50 Jahre Felsenkirche in Helsinki

Im September 1969 wurde die Felsenkirche im Helsinkier Stadtteil Töölö eingeweiht. Die international einmalige Architektur hat die Kirche zu einer der beliebtesten Sehenswürdigkeiten des Landes gemacht und zu einem Ort, in dem der Geist der Schöpfung besonders intensiv spürbar wird.

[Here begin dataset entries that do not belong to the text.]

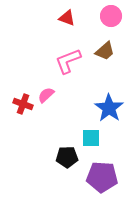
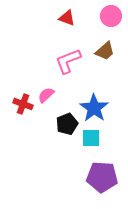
blue star: moved 15 px left
black pentagon: moved 33 px up; rotated 20 degrees counterclockwise
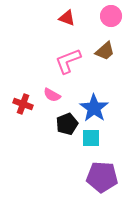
pink semicircle: moved 6 px right; rotated 108 degrees counterclockwise
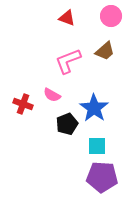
cyan square: moved 6 px right, 8 px down
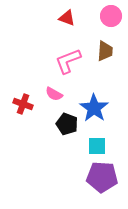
brown trapezoid: rotated 45 degrees counterclockwise
pink semicircle: moved 2 px right, 1 px up
black pentagon: rotated 30 degrees counterclockwise
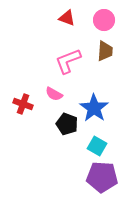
pink circle: moved 7 px left, 4 px down
cyan square: rotated 30 degrees clockwise
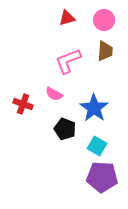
red triangle: rotated 36 degrees counterclockwise
black pentagon: moved 2 px left, 5 px down
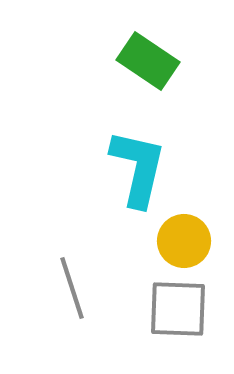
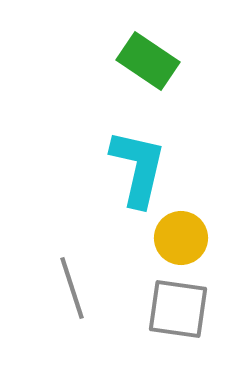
yellow circle: moved 3 px left, 3 px up
gray square: rotated 6 degrees clockwise
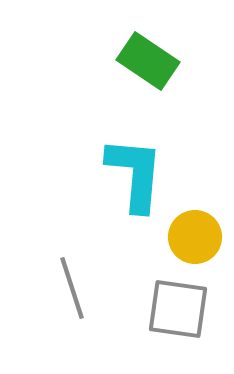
cyan L-shape: moved 3 px left, 6 px down; rotated 8 degrees counterclockwise
yellow circle: moved 14 px right, 1 px up
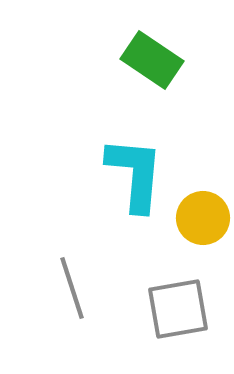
green rectangle: moved 4 px right, 1 px up
yellow circle: moved 8 px right, 19 px up
gray square: rotated 18 degrees counterclockwise
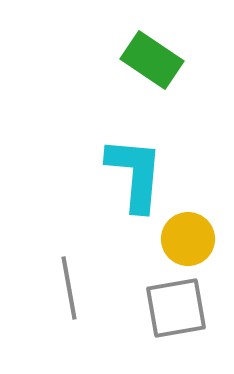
yellow circle: moved 15 px left, 21 px down
gray line: moved 3 px left; rotated 8 degrees clockwise
gray square: moved 2 px left, 1 px up
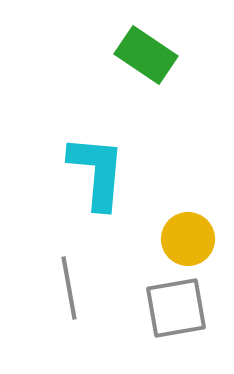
green rectangle: moved 6 px left, 5 px up
cyan L-shape: moved 38 px left, 2 px up
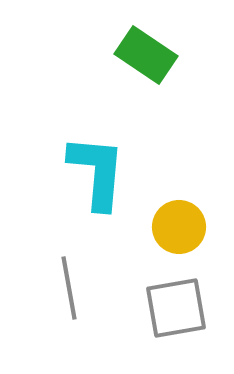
yellow circle: moved 9 px left, 12 px up
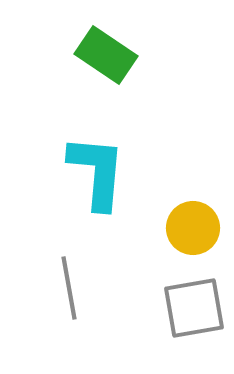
green rectangle: moved 40 px left
yellow circle: moved 14 px right, 1 px down
gray square: moved 18 px right
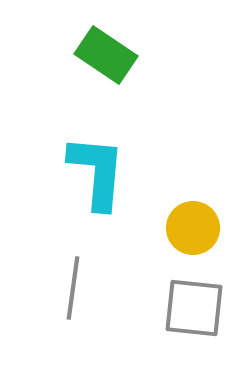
gray line: moved 4 px right; rotated 18 degrees clockwise
gray square: rotated 16 degrees clockwise
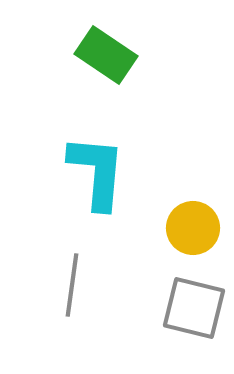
gray line: moved 1 px left, 3 px up
gray square: rotated 8 degrees clockwise
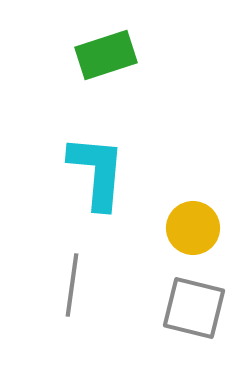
green rectangle: rotated 52 degrees counterclockwise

Im städtischen Bauplan von Helsinki war bereits Anfang des 20. Jahrhunderts eine neue Kirche am Ende der Fredrikinkatu vorgesehen. Darauf weisen auch die Straßennamen Temppelikatu (Tempelstraße) und Temppeliaukio (Tempelplatz) hin. In den 1930er Jahren wurden zwei Architektenwettbewerbe zwecks Neubau einer Kirche ausgeschrieben. Tatsächlich realisiert werden sollte der Entwurf des Architekten J.S.Sirén, dessen imposante Kathedrale den dritten Platz im zweiten Wettbewerb errungen hatte. Die Bauarbeiten begannen im November 1939 – drei Tage später trat Finnland in den 2. Weltkrieg ein, den finnischen Winterkrieg.

In den Granitfels gebaut

Foto: Juha Martinmaa

Nach den Kriegsjahren ging es dann vorrangig um die Behebung von Kriegsschäden und das Schaffen neuen Wohnraumes. Der Neubau einer Kirche auf dem Tempelplatz musste erst einmal warten. Anfang der 1960er Jahre gewannen dann die Brüder Timo und Tuomo Suomalainen den erneut ausgeschriebenen Architektenwettbewerb mit dem Entwurf der heutigen Felsenkirche. Gemäß der für die damalige Zeit sehr modernen und extravaganten Baupläne baute man die Kirche – wie der Name es schon verrät – in den Granitfels und versah sie mit einer wunderschönen kupfernen Kuppel.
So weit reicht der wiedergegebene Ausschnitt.